Le projet «Fakkar M’dintek» (pense ta ville) mené par Rafika, Nafissa et Manel, trois jeunes femmes passionnées, entend aider des villages enclavés à sortir de la marge par une revalorisation de leur patrimoine et la dynamisation d’activités touristiques. Une sorte de SOS village d’Algérie et il y a du pain sur la planche puisqu’on compte au moins 500 villages d’Algérie enclavés socialement et économiquement. Ses initiatrices l’expliquent.   

La dénomination du projet, «Fakkar M’dintek» (pense ta ville) pose d’emblée le caractère ambitieux de l’initiative des trois jeunes femmes : Rafika Mokhtari, architecte spécialisée en patrimoine, Nafissa Lazri architecte spécialisée en design intérieur et Manel Djoulane, ingénieure en génie civil.

Le but est de réhabiliter et de mettre en valeur les richesses naturelles, culturelles et patrimoniales de ces villages et d’en faire une destination d’un éco-tourisme pratiquement inexistant dans notre pays.

Rafika Mokhtari, indique Manel Djoulane, « est l’initiatrice du projet. Après une formation en entreprenariat aux États-Unis, elle a décidé de lancer un projet avec une notion patrimoniale. Elle nous a suggéré l’idée et aussi vite, Nafissa Lazri et moi, nous l’avons rejoint car nous sommes toutes les trois passionnées de patrimoine. Le projet a bénéficié de deux programmes d’incubation, l’un avec l’incubateur social ACSE (The Algerian Center for Social Entrepreneurship) et le second avec Dzair-up. Actuellement nous sommes en train de finaliser la création de l’entreprise et le lancement du programme de visite est imminent ».

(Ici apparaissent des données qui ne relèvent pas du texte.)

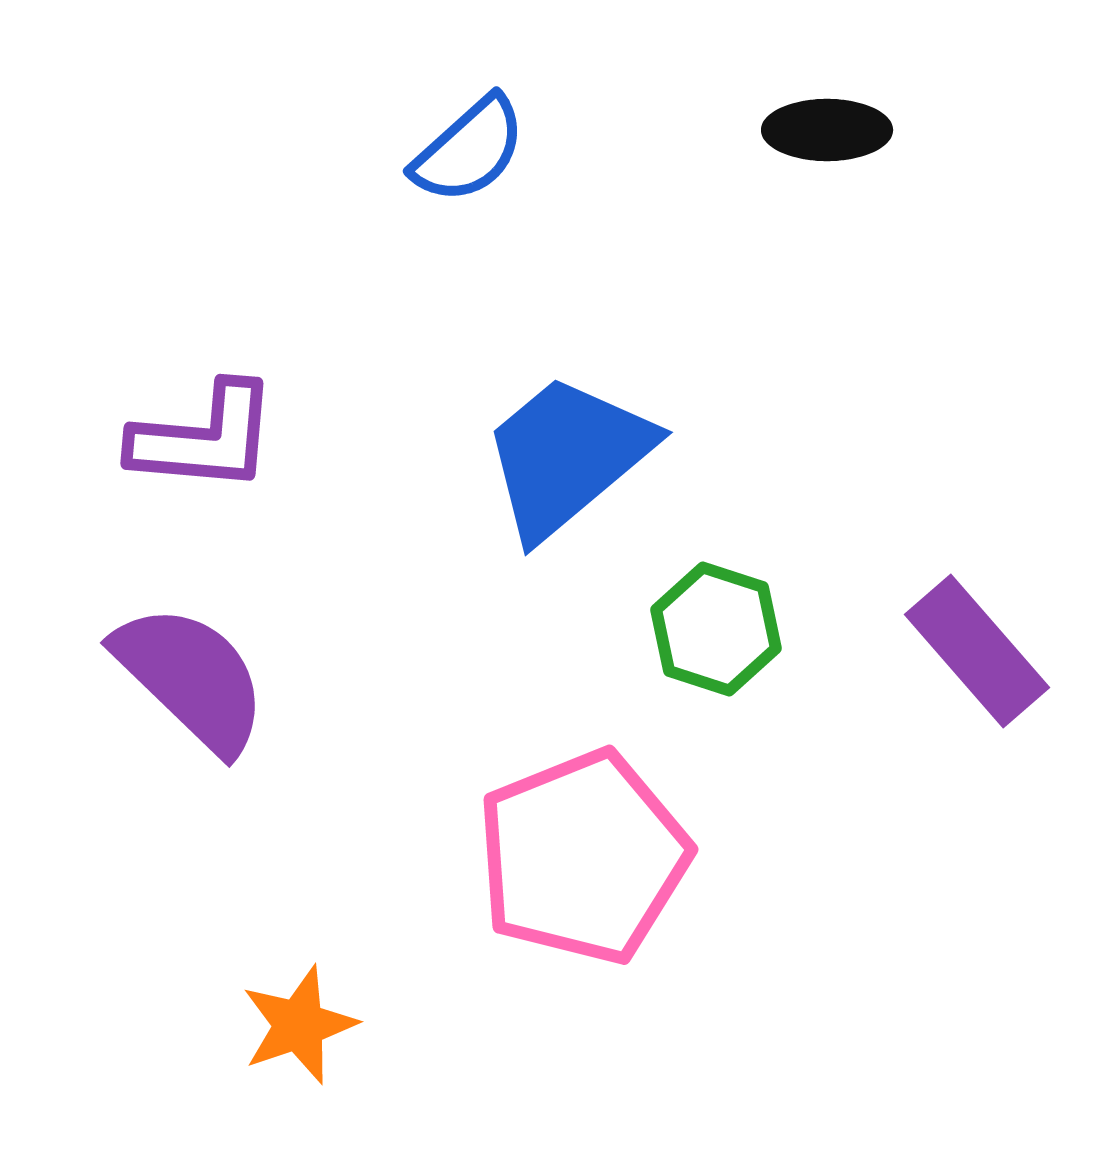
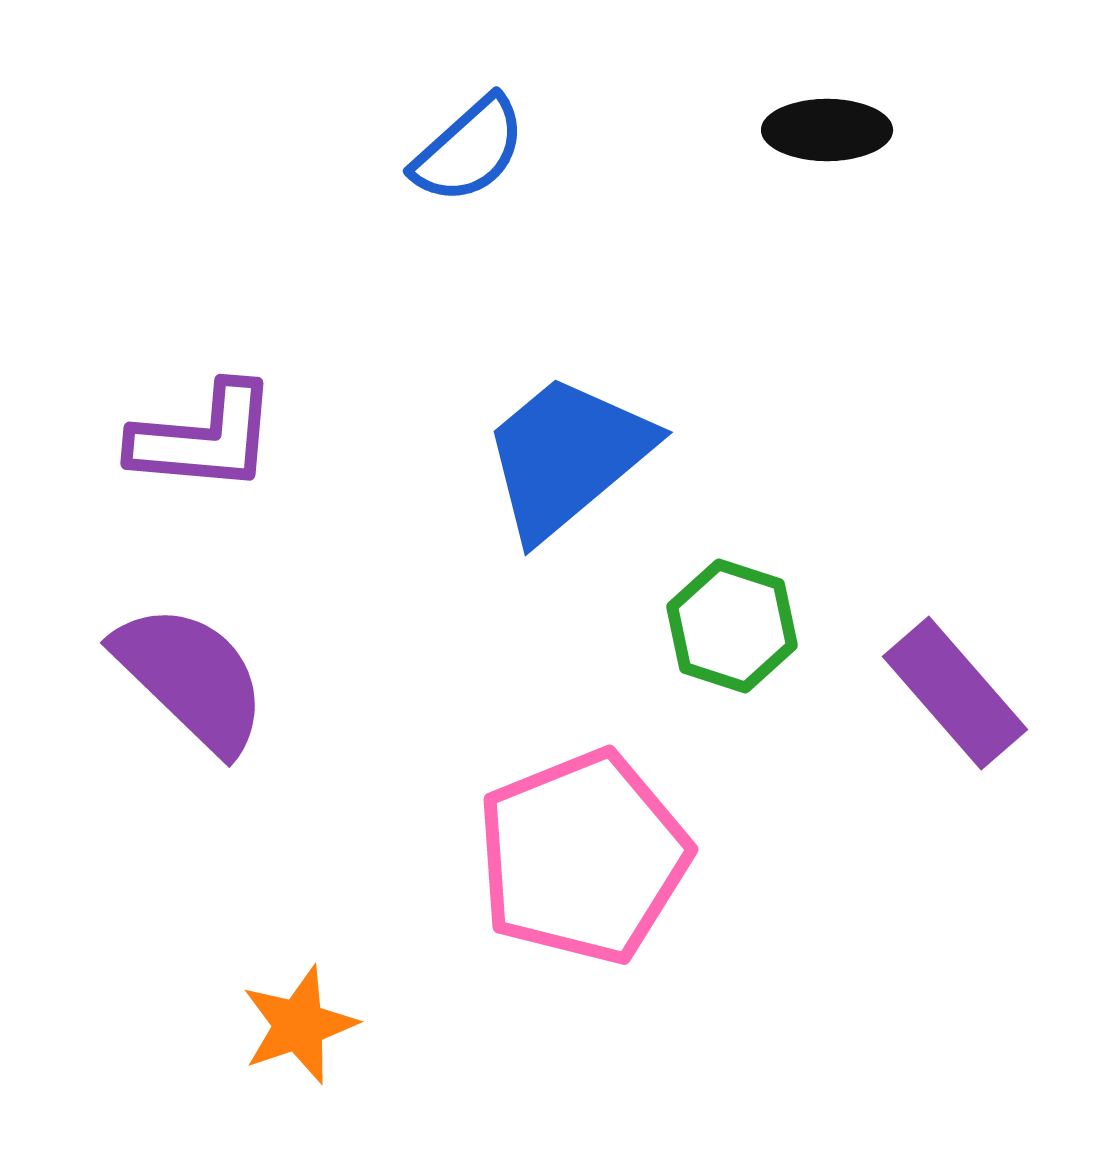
green hexagon: moved 16 px right, 3 px up
purple rectangle: moved 22 px left, 42 px down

Le projet « Fakkar M’dintek » a été conçu dans le but de traiter de trois problématiques : culturelle, socioéconomique, et environnementale. Manel Djoulane explique que la problématique culturelle réside dans l’état d’abandon du patrimoine culturel matériel et immatériel algérien, le problème socioéconomique concerne l’exclusion de la population rurale. La problématique environnementale concerne la destruction progressive du patrimoine naturel, notamment la dégradation de l’environnement.

500 villages enclavés !

« La vision de Fakkar M’dintek sur le long terme est de faire en sorte que les populations rurales puissent vivre de leur terroir et de leur culture. Il existe plus de 500 villages enclavés socialement et économiquement à travers le pays. Le patrimoine matériel et immatériel de ces villages est en perdition. Les populations qui ont quitté ces villages ont laissé derrière elles des maisons traditionnelles, un mode de vie, des savoir-faire artisanaux et bien d’autres composantes d’une identité qui a existé pendant des siècles. Nous voulons que les villageois ne soient plus obligés d’aller vers les villes pour gagner leur vie. Si on revalorise le patrimoine et l’on redynamise les activités économiques comme l’artisanat, l’agriculture, l’élevage, des villages pourront être repeuplés ».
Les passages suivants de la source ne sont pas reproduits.